Поняв, что за художник Павел Корин, Горький пожелал иметь свой портрет его работы. Хотя «буревестника революции» писали известные мастера русской живописи Репин, Нестеров, Серов, он захотел в другом возрастном периоде быть увековеченным еще и Кориным. Сам заговорил об этом с Павлом Дмитриевичем после возвращения того из Рима: «А знаете что, напишите-ка с меня портрет». Корин начал было отказываться: вдруг не выйдет, не получится вот окажется конфуз! Ведь портретов известных лиц он раньше не писал. Но Горький был настойчив: «Получится. Вам будет, кроме того, чем отчитаться за поездку. Вернетесь домой с портретом Горького».

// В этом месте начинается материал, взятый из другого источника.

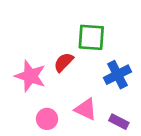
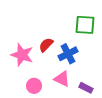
green square: (91, 37) -> (85, 25), moved
blue cross: (118, 75) -> (68, 54), moved

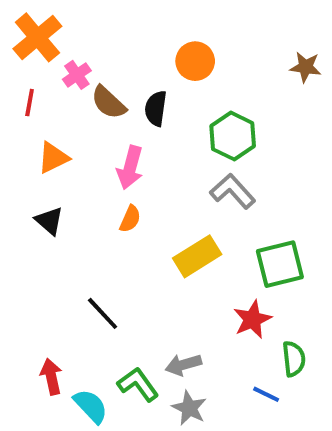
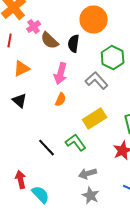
orange circle: (195, 61) -> (94, 20), size x1.4
gray L-shape: (233, 191) -> (97, 81), moved
green L-shape: (138, 384) -> (76, 143), moved

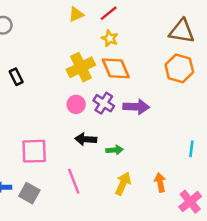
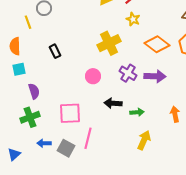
orange diamond: (116, 68) -> (157, 44), moved, turned -30
pink circle: (76, 104) -> (93, 76), moved
pink line: (74, 181) -> (88, 138), moved, turned 35
orange arrow: (160, 182) -> (175, 114), moved

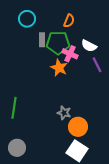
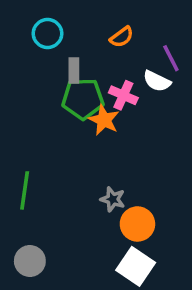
orange semicircle: (69, 21) -> (122, 37), turned 32
green pentagon: (58, 43) -> (83, 99), moved
purple line: (97, 65) -> (171, 58), moved

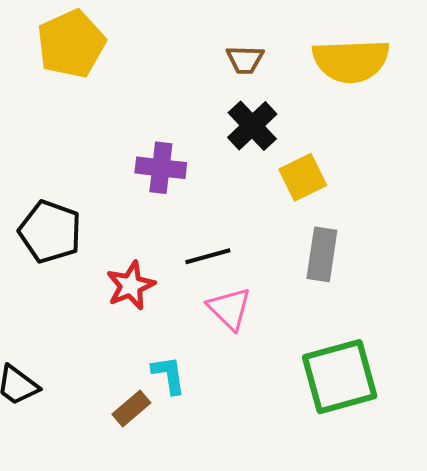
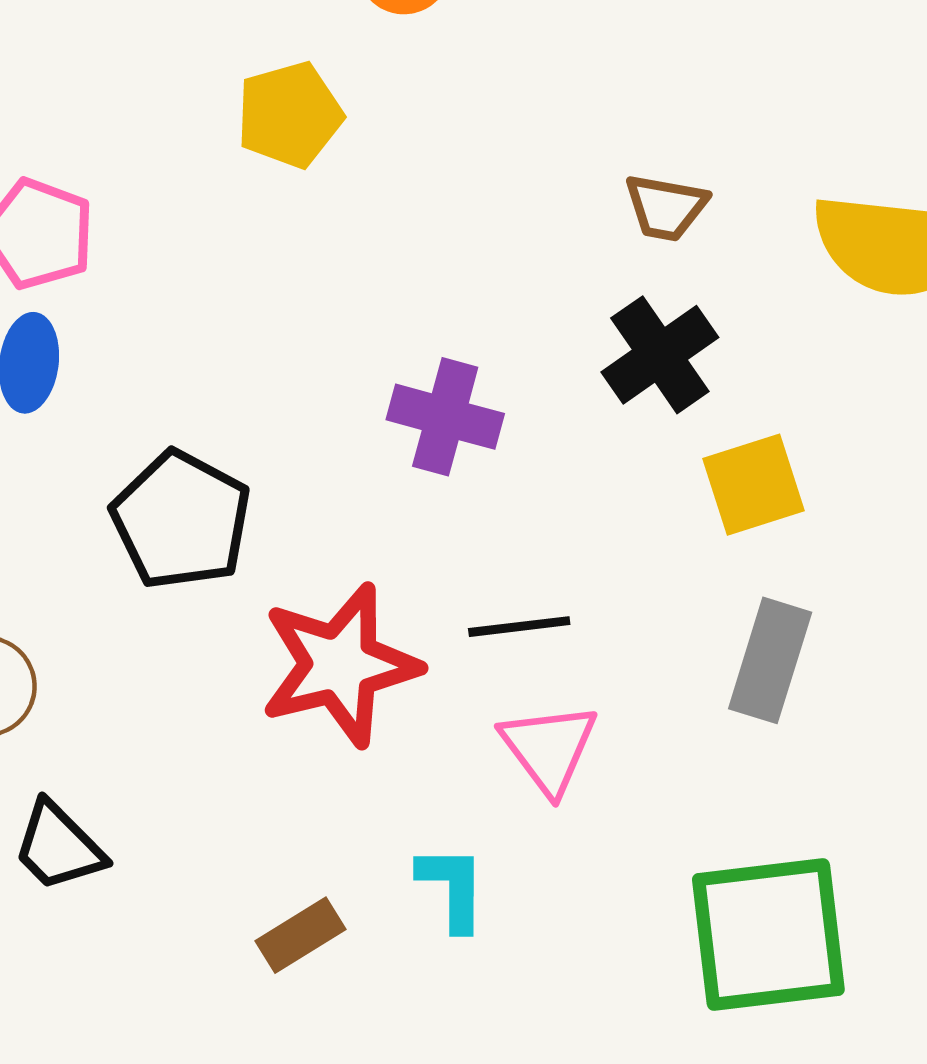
yellow pentagon: (71, 44) -> (289, 115), size x0.7
red star: (131, 285) -> (340, 665), size x1.5
cyan L-shape: (169, 375) -> (452, 888), moved

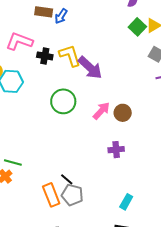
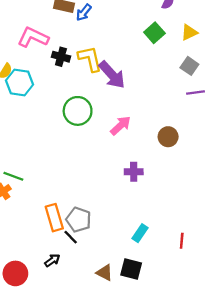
green square: (137, 27) -> (154, 33), moved
brown circle: (123, 113) -> (168, 137), moved
black line: (67, 179) -> (71, 237), moved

У Корина получилось: портрет вышел трагедийный, вполне соответствующий двойственности положения, в какое попал Алексей Максимович Горький в то время.

Когда-то начинавший как «босяцкий писатель», гуманист, со сцен всего мира провозглашавший устами героя пьесы «На дне» Сатина: «Человек это звучит гордо!», призывавший революцию в стране своим «Буревестником»: «Пусть сильнее грянет буря!» (за что его кляли потом бывшие друзья-товарищи, оказавшиеся в эмиграции), он сам, когда она грянула, отшатнулся от дикой реальности, ею принесенной. Его «Несвоевременные мысли» были более чем своевременны, продолжали гуманистическую традицию русской литературы, которой он так или иначе наследовал. Но если у Достоевского звучал мотив страдания за пролитую «слезинку ребенка», то после октября 1917 года потекли реки крови, настало время беззакония как государственной политики, разбоя, санкционированного сверху.